Ready to get going again, I decide to detour east to take a glance at Brown Mountain from the overlook on N.C. 181 nearby. This is a popular motorcycling road for residents of the Piedmont, and the Brown Mountain overlook on 181 serves as gathering spot. It’s from here that some folks have observed the famous Brown Mountain lights, a mysterious night-time display of flashing orbs science has yet to fully explain. Too bad I can’t stay until dark hoping to glimpse them. Legend says they are the ghosts of early settlers searching for a lost loved one with lanterns. Some scientists conjecture they may be ionized gas or possibly “earthquake lights” caused by seismic activity exciting the quartz in the tectonic plates beneath the mountain.
Whatever they are, they won’t be visible in the midday sun — and still no sign of bigfoot. I’m tempted to run N.C. 181 down the mountain toward Morganton after hearing the pipes of a group of cruisers rumble past, but there are other destinations I wish to see and they’re all in the opposite direction. I take the parkway back to Linville Falls and down U.S. 221 to the area’s famous caverns.
Lanie Gross, general manager of Linville Caverns, sees lots of Blue Ridge Parkway travelers stopping in to visit the limestone cave system that was first discovered in 1822 by outdoorsmen fishing in the north fork of the Catawba River.
“We offer a guided tour of the inside of Linville Caverns, which is a series of passageways inside the mountain,” Gross said. “It takes about 35 minutes on average to do the tour. The tour guide takes you in and tells you how the caverns were formed, how they were discovered and give you as much history on it as they can and answer any questions they may have on it.”

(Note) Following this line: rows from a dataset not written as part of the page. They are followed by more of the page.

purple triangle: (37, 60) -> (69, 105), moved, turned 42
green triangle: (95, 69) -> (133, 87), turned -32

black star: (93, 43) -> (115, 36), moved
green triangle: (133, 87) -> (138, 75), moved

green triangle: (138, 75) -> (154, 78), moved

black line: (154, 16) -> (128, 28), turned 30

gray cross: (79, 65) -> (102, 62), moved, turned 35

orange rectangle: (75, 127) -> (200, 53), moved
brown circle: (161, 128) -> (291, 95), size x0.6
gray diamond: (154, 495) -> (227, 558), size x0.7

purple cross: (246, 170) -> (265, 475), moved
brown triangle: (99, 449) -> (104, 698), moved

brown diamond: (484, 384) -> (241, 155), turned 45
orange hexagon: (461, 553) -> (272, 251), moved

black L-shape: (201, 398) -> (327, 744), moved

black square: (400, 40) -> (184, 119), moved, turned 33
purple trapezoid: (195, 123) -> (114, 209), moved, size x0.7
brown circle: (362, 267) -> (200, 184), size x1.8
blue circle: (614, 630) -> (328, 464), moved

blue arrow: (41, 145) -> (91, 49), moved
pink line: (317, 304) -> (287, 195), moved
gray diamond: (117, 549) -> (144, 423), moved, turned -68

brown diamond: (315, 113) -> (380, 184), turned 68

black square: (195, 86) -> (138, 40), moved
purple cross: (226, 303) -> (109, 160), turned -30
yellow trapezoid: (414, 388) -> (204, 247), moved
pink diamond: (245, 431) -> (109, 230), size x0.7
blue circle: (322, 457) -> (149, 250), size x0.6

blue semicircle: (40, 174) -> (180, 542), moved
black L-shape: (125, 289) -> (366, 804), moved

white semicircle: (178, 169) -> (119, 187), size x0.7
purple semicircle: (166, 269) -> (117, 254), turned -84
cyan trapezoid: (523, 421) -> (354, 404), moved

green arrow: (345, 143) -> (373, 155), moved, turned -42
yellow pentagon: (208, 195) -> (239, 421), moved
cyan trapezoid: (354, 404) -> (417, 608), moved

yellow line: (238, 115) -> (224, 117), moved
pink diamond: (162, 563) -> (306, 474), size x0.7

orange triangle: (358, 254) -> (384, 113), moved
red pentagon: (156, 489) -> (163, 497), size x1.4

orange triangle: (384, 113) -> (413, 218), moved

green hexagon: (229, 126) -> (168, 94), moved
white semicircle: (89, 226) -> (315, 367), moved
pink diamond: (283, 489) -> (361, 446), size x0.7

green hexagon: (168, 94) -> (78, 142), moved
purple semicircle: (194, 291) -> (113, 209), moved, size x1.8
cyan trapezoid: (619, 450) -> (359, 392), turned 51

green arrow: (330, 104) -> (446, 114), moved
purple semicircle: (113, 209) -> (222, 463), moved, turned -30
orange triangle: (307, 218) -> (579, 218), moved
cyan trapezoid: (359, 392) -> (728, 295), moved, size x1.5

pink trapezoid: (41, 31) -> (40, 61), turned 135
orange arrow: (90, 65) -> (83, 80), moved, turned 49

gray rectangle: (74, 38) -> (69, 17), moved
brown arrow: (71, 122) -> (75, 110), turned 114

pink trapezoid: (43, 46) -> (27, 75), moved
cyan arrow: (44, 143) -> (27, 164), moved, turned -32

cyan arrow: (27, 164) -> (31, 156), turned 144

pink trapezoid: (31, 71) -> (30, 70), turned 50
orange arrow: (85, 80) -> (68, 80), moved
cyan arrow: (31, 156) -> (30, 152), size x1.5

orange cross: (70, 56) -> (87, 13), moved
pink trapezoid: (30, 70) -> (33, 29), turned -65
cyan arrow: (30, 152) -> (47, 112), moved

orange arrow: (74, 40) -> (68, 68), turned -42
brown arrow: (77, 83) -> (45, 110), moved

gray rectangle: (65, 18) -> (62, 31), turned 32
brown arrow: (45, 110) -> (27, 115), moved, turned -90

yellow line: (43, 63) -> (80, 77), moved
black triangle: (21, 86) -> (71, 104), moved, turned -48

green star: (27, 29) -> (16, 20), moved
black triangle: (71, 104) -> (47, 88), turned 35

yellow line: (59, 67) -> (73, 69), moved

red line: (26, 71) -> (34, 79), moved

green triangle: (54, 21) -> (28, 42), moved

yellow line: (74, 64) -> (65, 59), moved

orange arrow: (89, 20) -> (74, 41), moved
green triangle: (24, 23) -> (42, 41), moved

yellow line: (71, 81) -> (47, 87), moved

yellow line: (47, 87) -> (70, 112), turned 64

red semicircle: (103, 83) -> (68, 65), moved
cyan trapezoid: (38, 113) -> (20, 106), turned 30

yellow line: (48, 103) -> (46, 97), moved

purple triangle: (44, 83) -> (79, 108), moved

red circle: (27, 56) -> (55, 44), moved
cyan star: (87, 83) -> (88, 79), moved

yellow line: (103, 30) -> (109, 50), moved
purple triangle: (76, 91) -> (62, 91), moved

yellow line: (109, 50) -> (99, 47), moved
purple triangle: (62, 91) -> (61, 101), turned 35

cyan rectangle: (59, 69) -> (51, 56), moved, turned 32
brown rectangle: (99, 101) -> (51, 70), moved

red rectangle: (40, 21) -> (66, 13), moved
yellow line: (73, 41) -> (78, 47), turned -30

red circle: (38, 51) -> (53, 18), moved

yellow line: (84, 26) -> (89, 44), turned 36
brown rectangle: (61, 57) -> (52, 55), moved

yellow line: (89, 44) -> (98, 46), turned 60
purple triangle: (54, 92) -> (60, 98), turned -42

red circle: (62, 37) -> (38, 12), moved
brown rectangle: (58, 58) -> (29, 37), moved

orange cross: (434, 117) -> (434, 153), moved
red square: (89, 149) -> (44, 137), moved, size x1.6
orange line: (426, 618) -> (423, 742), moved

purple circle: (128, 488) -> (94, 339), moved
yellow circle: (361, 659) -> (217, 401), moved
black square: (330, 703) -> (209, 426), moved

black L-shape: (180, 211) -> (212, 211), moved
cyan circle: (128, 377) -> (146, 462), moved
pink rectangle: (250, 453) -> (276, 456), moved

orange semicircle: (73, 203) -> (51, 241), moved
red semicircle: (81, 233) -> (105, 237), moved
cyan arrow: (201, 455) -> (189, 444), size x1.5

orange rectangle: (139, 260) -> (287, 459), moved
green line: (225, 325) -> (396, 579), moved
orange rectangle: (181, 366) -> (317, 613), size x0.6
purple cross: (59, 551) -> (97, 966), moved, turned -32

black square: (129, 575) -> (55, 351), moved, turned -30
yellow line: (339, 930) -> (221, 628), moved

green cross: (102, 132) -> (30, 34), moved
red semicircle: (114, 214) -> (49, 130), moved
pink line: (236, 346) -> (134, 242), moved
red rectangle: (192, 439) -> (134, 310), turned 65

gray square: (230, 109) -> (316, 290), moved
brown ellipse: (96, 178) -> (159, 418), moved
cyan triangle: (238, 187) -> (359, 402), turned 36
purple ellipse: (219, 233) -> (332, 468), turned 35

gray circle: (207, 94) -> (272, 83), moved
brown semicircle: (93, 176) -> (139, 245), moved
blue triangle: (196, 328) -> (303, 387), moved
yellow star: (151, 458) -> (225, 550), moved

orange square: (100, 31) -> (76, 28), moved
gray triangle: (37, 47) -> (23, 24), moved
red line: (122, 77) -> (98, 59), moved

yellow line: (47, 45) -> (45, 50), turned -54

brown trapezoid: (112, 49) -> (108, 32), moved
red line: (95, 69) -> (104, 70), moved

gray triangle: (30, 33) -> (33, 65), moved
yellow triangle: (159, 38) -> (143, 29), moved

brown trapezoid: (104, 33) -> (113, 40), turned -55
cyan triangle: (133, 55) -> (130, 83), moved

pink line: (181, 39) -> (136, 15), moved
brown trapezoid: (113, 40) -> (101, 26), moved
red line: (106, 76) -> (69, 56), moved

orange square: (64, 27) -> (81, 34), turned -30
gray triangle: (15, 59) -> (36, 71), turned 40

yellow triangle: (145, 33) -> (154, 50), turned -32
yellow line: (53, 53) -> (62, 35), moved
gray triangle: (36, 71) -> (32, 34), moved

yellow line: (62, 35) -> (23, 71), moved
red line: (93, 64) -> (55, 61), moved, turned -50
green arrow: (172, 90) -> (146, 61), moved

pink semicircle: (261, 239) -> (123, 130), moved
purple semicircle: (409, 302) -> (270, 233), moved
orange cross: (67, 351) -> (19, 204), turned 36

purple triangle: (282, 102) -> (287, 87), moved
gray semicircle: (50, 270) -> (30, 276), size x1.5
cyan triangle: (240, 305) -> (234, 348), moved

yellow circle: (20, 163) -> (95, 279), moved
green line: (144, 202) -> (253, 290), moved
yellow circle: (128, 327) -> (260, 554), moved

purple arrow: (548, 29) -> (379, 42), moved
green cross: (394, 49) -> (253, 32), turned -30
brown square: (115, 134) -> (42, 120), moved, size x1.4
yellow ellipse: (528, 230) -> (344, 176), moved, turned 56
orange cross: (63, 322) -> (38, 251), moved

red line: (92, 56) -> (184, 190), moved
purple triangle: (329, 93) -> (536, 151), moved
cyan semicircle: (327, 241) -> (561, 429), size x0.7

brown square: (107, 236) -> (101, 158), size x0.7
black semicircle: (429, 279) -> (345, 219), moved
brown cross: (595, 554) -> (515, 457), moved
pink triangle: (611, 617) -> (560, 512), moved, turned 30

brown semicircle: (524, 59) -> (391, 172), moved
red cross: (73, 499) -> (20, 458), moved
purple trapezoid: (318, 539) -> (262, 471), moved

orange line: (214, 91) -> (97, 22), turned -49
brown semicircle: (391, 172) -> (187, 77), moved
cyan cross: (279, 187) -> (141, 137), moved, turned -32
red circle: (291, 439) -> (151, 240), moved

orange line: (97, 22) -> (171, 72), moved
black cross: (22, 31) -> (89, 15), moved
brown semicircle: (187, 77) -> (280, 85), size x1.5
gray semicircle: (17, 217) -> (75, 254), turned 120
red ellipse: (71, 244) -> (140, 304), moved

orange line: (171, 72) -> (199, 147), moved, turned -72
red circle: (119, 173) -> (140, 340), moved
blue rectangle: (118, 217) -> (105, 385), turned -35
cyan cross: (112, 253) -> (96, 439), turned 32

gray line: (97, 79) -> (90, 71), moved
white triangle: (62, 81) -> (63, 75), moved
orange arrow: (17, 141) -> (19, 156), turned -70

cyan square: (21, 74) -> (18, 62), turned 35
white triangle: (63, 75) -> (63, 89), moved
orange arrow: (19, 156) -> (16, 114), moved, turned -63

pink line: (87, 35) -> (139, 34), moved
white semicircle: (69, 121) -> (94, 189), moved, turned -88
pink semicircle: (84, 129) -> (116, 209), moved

The caverns are open daily from March to November and only on weekends the rest of the year, she said. The temperature in the caverns stays 52 degrees, but visitors should bring a jacket since dripping water, which formed the cave, can increase due to the spring rains.
“We recommend bring a hooded jacket or poncho,” she said.
South of caverns down U.S. 221, I can’t resist taking N.C. 226A, known as the Diamondback, up to Little Switzerland. Here, I find other motorcyclists enjoying this twisty bit of fun. At the top, it’s become a habit to stop into the Switzerland Inn and relax on their back patio. The inn isn’t open for the season yet, so I won’t get to sit outside and gaze at the sweeping view of the ridge I just conquered.
The last time I passed through this area, Eddie Plam of Plam Werks, a BMW service, restoration and customization shop in Hendersonville, followed me on his BMW R Nine T up the Diamondback and along the ridgeline.
“I thought the ride was beautiful, and my favorite part was the road we took when we left Little Switzerland. I believe the awesome roads that surround us are the best motorcycling paths in the entire country,” Plam said.
We stopped at the Museum of North Carolina Minerals at the intersection of 226 and the parkway near Little Switzerland. Out back, I showed him the monument to the Overmountain Men, the group of Tennessee volunteers who marched across the Blue Ridge Mountains through this pass to win victory for the colonies in the Battle of Kings Mountain during the Revolutionary War.
“This is so amazing. We don’t have this kind of history in California,” he said of his native state.
Indeed. History — whether natural, military or even paranormal — abounds in this region. Each trip on my motorcycle offers the opportunity to discover a little more of it.